Les entreprises qui obtiennent une autorisation de recherche, hormis le fait que cela leur ouvre, à terme, le permis d’exploiter, ont la possibilité de geler les terrains pendant plusieurs années puisque, contrairement à l’Amérique du Nord, le sous-sol n’appartient pas au propriétaire du sol. Mme NAY, journaliste et auteure a asséné, l’autre jour dans une émission consacrée au GDS, « qu’en Amérique, l’ETAT REVERSAIT DES DIVIDENDES AUX PROPRIETAIRES, ce qui en faisait des millionnaires », ce qui est faux, l’état américain n’intervenant pas, selon sa législation, sur les transactions entre les entreprises et les propriétaires de terrains, pas plus que dans l’exploration si ce n’est que de nombreux hommes politiques sont partie prenante dans l’industrie pétrolière.
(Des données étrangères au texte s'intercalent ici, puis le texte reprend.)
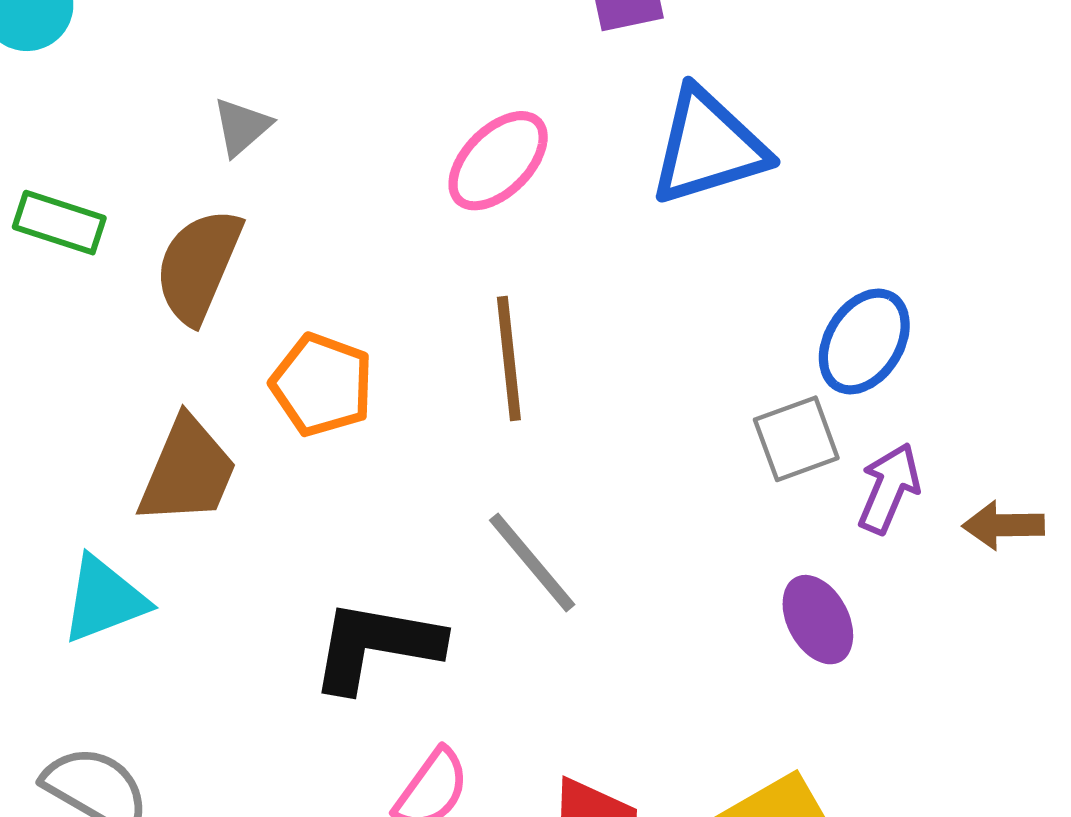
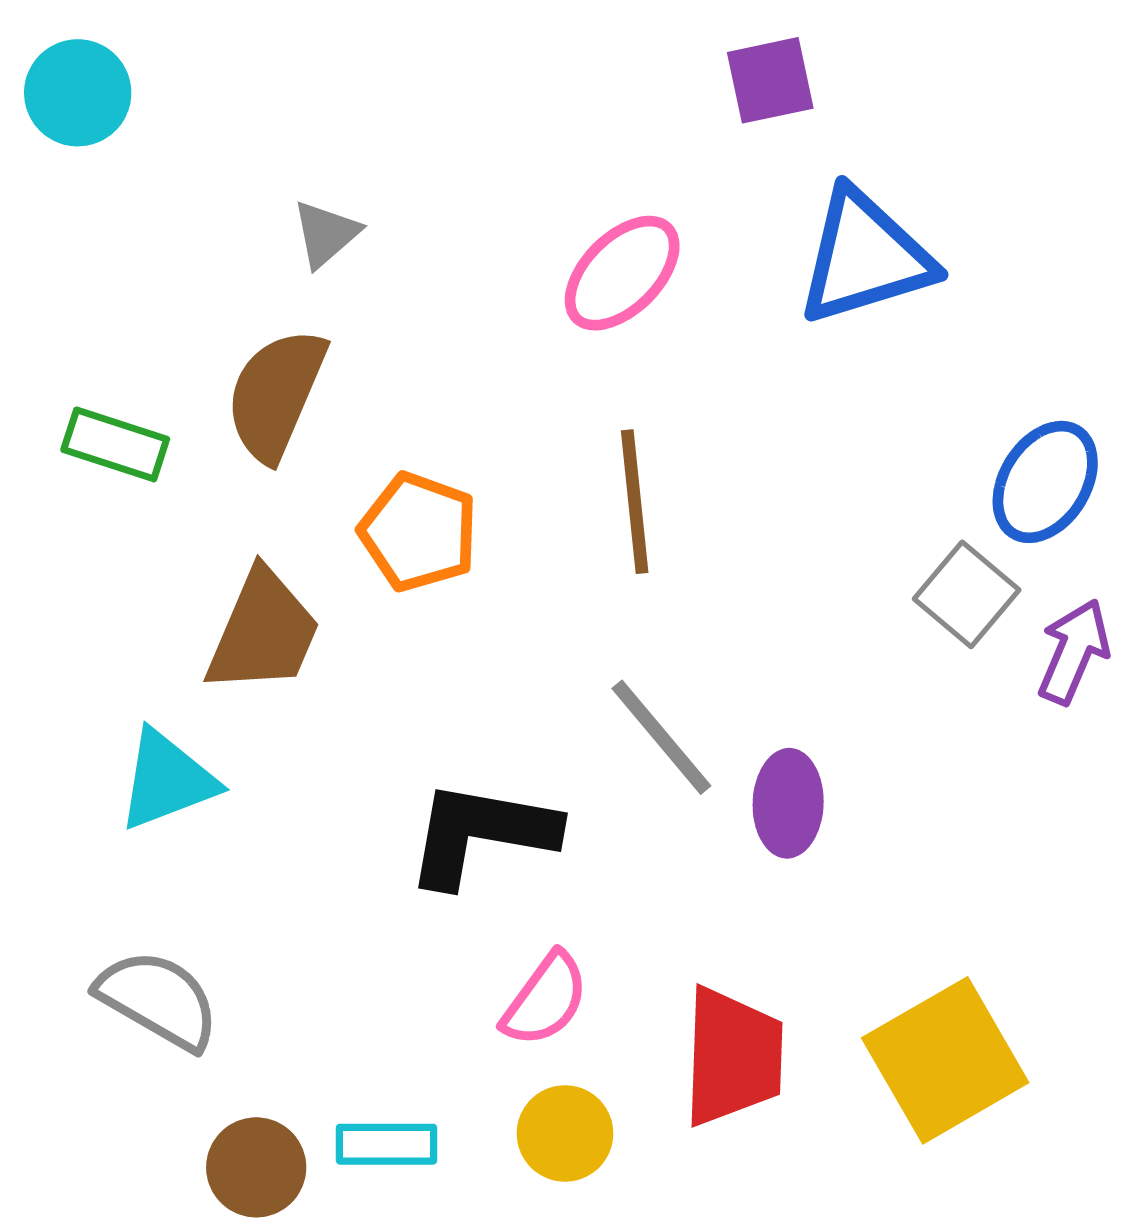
green rectangle: (59, 223) -> (115, 444), moved
gray square: (796, 439) -> (967, 594), turned -30
purple ellipse: (818, 620) -> (788, 803), moved, turned 30

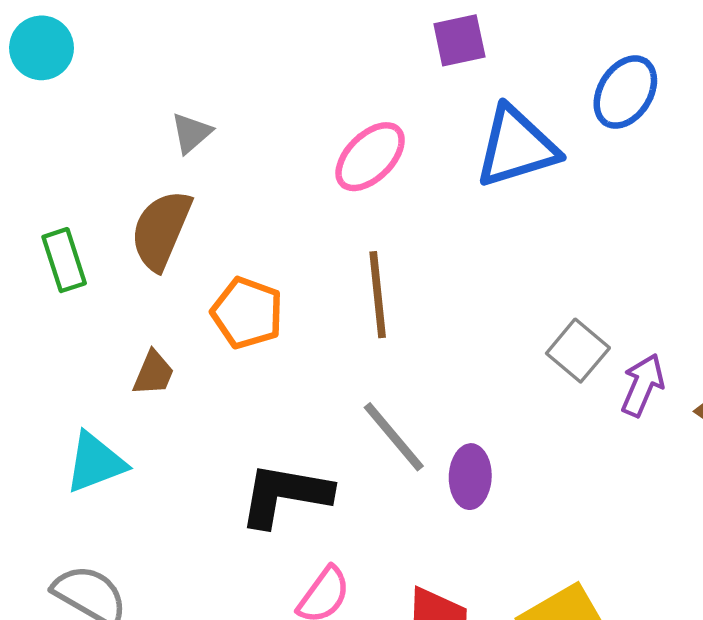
green rectangle: (115, 444) -> (64, 260), turned 54
blue ellipse: (1045, 482) -> (625, 92), moved
brown trapezoid: (263, 632) -> (154, 373), size x0.6

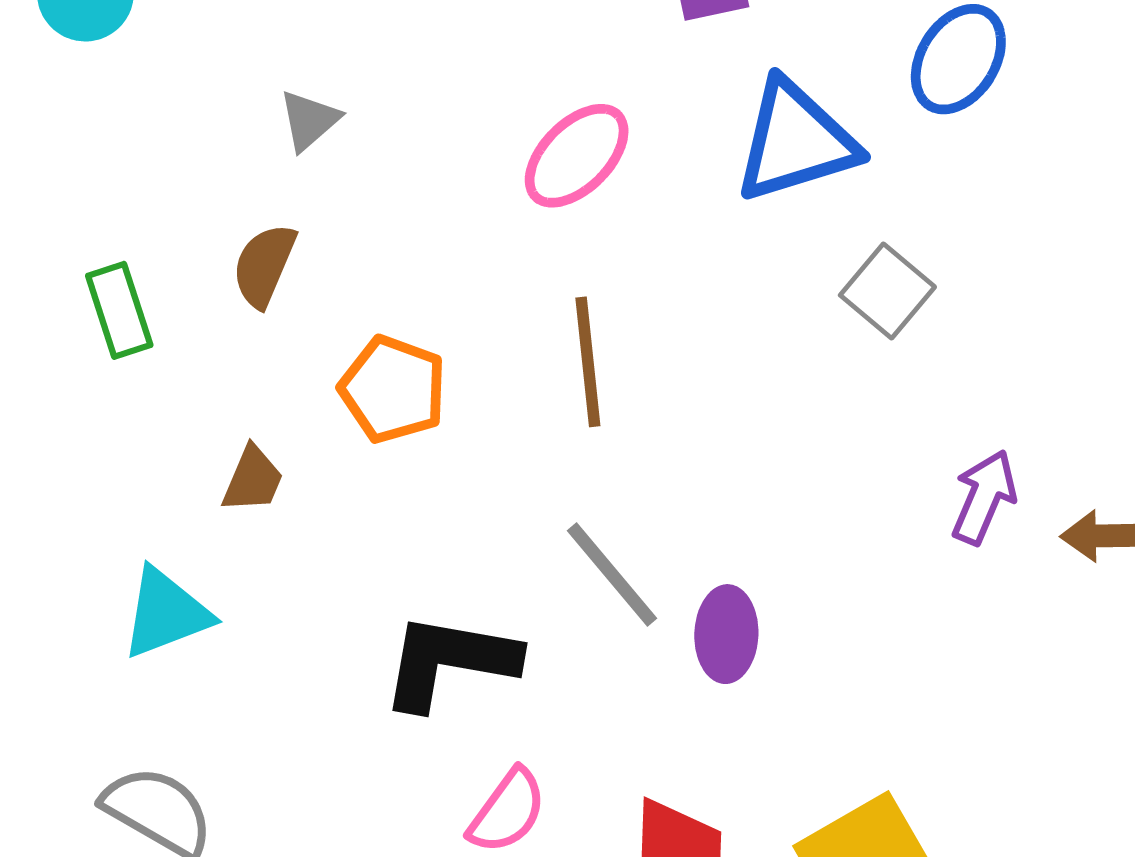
brown semicircle: (161, 230) -> (264, 265), size x0.7
gray square: (578, 351) -> (887, 291), moved

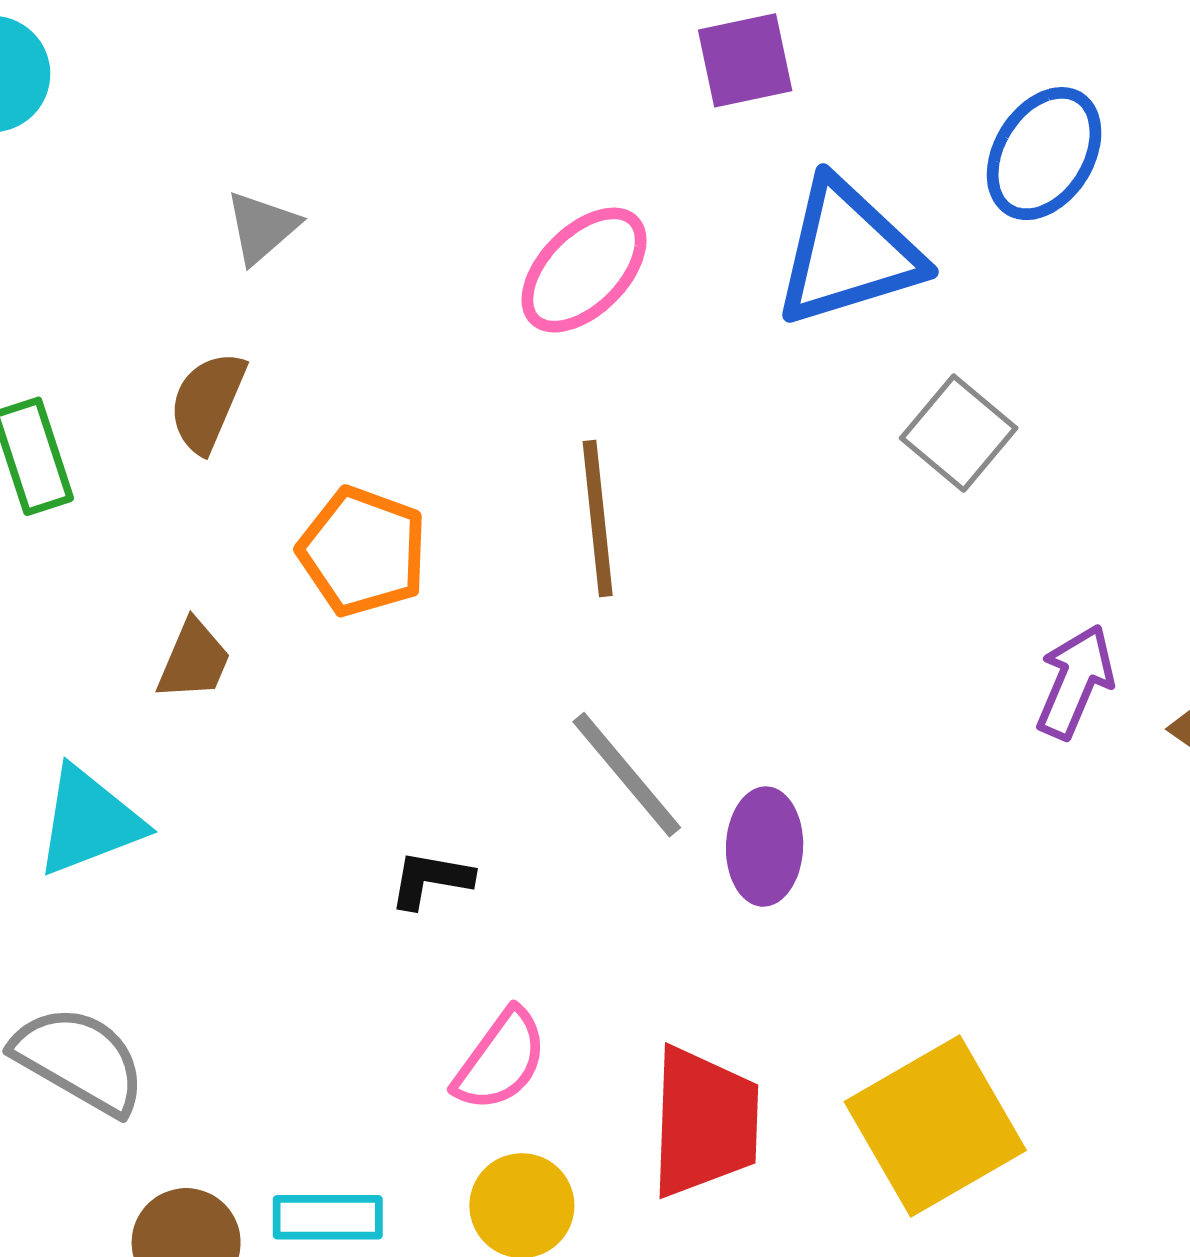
black L-shape: (449, 661) -> (431, 880), size x0.5

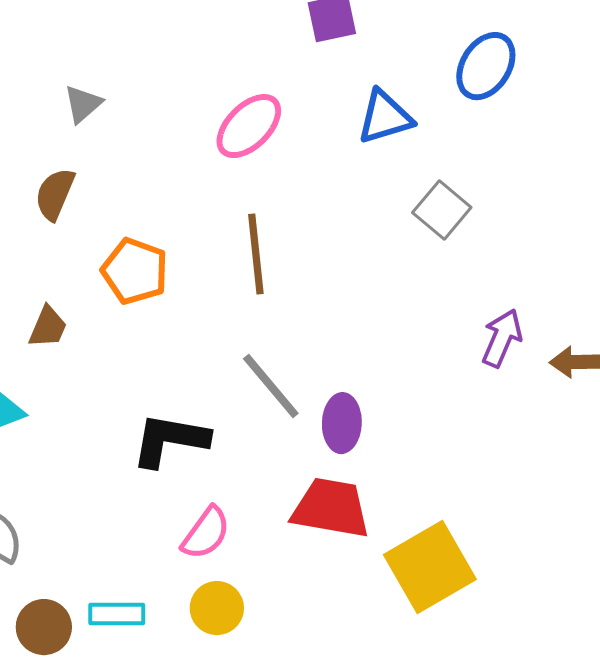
blue triangle: (848, 253) -> (385, 117), size x0.7
black L-shape: (431, 880) -> (170, 440), size x1.8
red trapezoid: (704, 1122) -> (331, 508), moved, turned -82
Les pétroliers savent bien que les délais pour arriver aux énergies renouvelables sont de plus en plus courts et l’horizon de plus en plus proche et leur calcul est simple : avant de se lancer dans les productions porteuses d’avenir que sont les énergies renouvelables, ils vont tout faire pour que, dans ce laps de temps, ils puissent exploiter à fond et sans retenue les énergies fossiles. Ils mettent le paquet sur tout ce qui est dans le sous-sol pour en tirer le plus grand profit et se tourner, tranquillement, vers les énergies renouvelables quand l’heure sera venue et la rentabilité assurée. Exploiter à fond les énergies fossiles condamnées pour ne pas avoir de regret de laisser, sous nos pieds, une fortune pour leurs actionnaires au mépris de la conservation de la terre. M.Bayrou a comparé l’extraordinaire élan qu’à donné, dans les années cinquante, l’exploitation du gaz de Lacq, dans ses chères Pyrénées, alors que la séparation du soufre présentait de gros problèmes techniques avec ce que pourrait être l’exploitation des GDS. IL a omis de dire, ou peut-être ne le savait-il pas, que si l’exploitation du GDS ne pose pas de problème de séparation de soufre, elle est accompagnée de forts rejets de méthane, gaz éminemment dangereux pour le réchauffement de la planète. Mais qu’importe me direz-vous, on construira des digues plus hautes en Hollande et on déplacera les populations du Bengladesh (avec le soufre de Lacq n’a-t-on pas fabriqué des tonnes d’allumettes ?
La création de 600 000 emplois en fait rêver plus d’un. On devrait comparer ce chiffre avec l’élan que donnerait un vaste chantier écologique sur les isolations d’immeubles, les économies d’énergie dans les nouvelles constructions, l’innovation pour la France qui pourrait être un véritable « produire français » et aider à rééquilibrer la balance commerciale sans attendre, une fois encore, que l’exemple vienne d’Allemagne.